St. Charalambos is, however, the Æsculapius of modern days. He used to hold jurisdiction over the plague, and is represented as a hideous wizard, trampling under foot a serpent with smoke issuing out of its mouth; and in fever-stricken, marshy districts St. Charalambos still reigns supreme. In many places it is the custom on the outbreak of a pestilence for forty women to make a garment in one day, which is hung up in the saint’s church. For instance, at Zephyria, the mediæval capital of the island of Melos, which was abandoned altogether about twenty years ago as unfit to live in, I visited the ruins, and in the centre of them saw still standing the church of St. Charalambos, and an old man, who happened to be picking his olives there at the time, told me the history of the desolation, and the methods they used to resort to when he was young to rid the place of disease; how they used to bury heifers whole; and how they used to fasten up illnesses in a cauldron—that is to say, they wrote down the names of the various maladies on paper, and boiled them in a cauldron with some money and a cock in front of the shrine of the modern Æsculapius. But in vain; the town had to be abandoned, for it had been cursed by a priest, and never could hope to recover salubrity.

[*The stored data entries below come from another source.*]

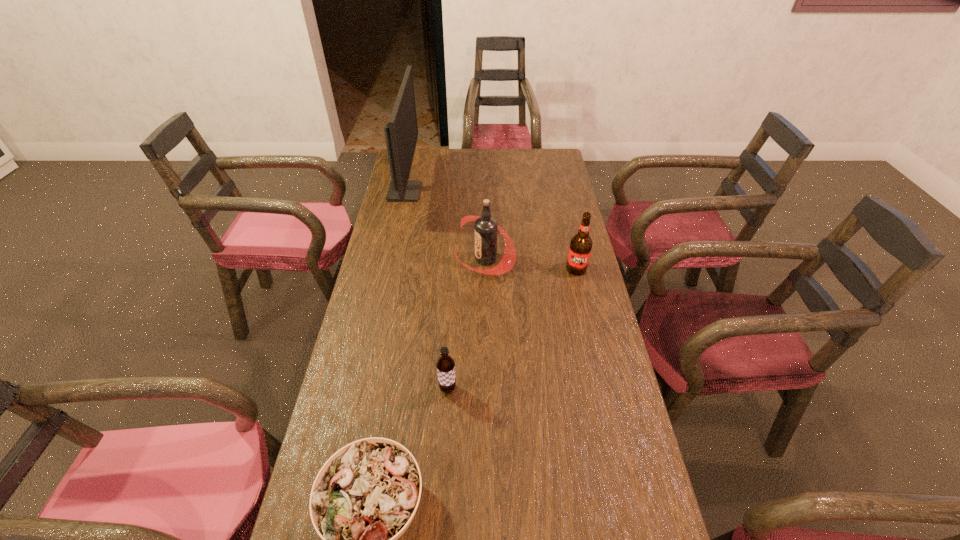 Image resolution: width=960 pixels, height=540 pixels. Identify the location of the tallest object. coord(401,133).

The height and width of the screenshot is (540, 960). Identify the location of the farthest object. (401, 133).

Identify the location of the rightmost root beer. (580, 248).

Identify the location of the nearest root beer. 445,364.

Where is `the fourth tallest object`? The image size is (960, 540). the fourth tallest object is located at coordinates (445, 364).

This screenshot has width=960, height=540. In order to click on blank space located on the front-facing side of the computer monitor in this screenshot , I will do `click(513, 192)`.

The height and width of the screenshot is (540, 960). I want to click on free space located 0.380m on the back of the rightmost root beer, so click(560, 199).

Identify the location of vacant point located 0.220m on the left of the second nearest object. The width and height of the screenshot is (960, 540). (354, 389).

The image size is (960, 540). In order to click on object situated at the far edge in this screenshot , I will do `click(401, 133)`.

This screenshot has width=960, height=540. What are the coordinates of `object that is at the left edge` in the screenshot? It's located at (401, 133). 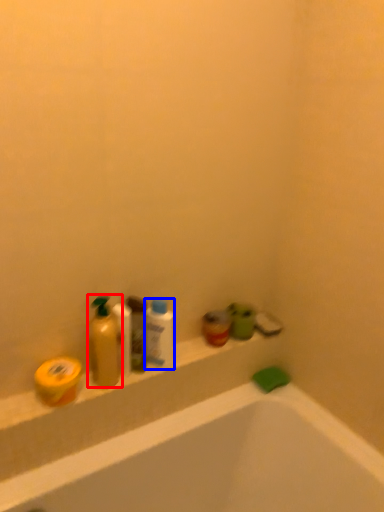 Question: Which object is further to the camera taking this photo, cleaning product (highlighted by a red box) or mouthwash (highlighted by a blue box)?

Choices:
 (A) cleaning product
 (B) mouthwash

Answer: (B) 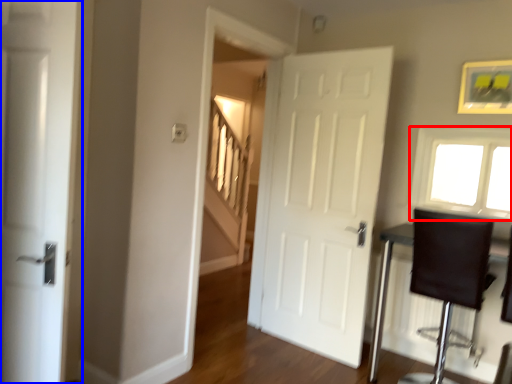 Question: Which point is closer to the camera, window (highlighted by a red box) or door (highlighted by a blue box)?

Choices:
 (A) window
 (B) door

Answer: (B) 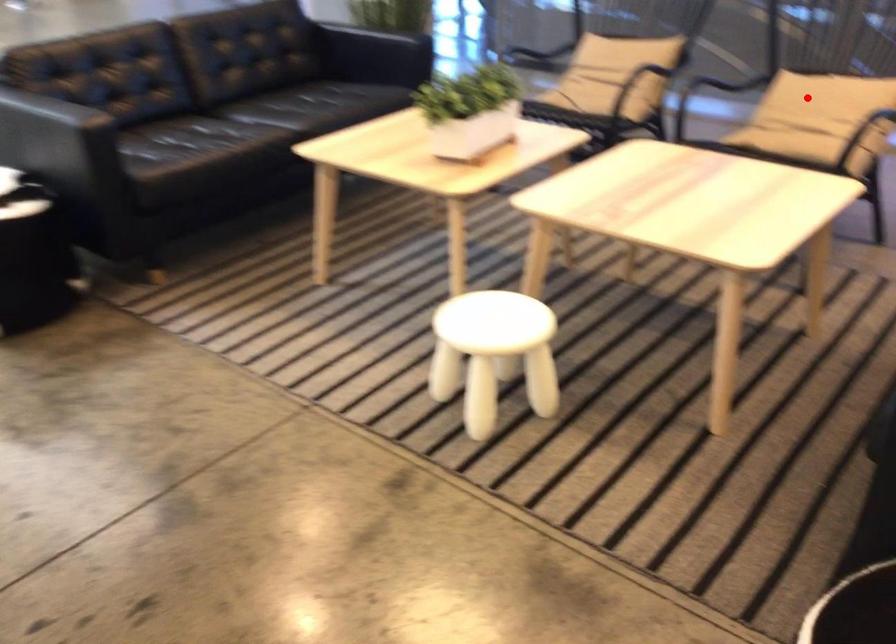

It is a very common custom for Greek peasants to pass the night in a church of St. Charalambos with a view to cure an ailment; at festivals too, near miraculous eikons, such as the one at Tenos, the invalids pass whole nights in the church, reminding one forcibly of that ridiculous scene in Aristophanes (Plut. vv. 655) when the priests stole the food from the invalids who were asleep in the temple of Æsculapius, and we can easily see in this custom a mild form of the ancient ἐγκοίμησις when the sick folks lay down in the skin of a newly killed ram in the churches, and in this luxurious couch awaited the inspiration of the divinity.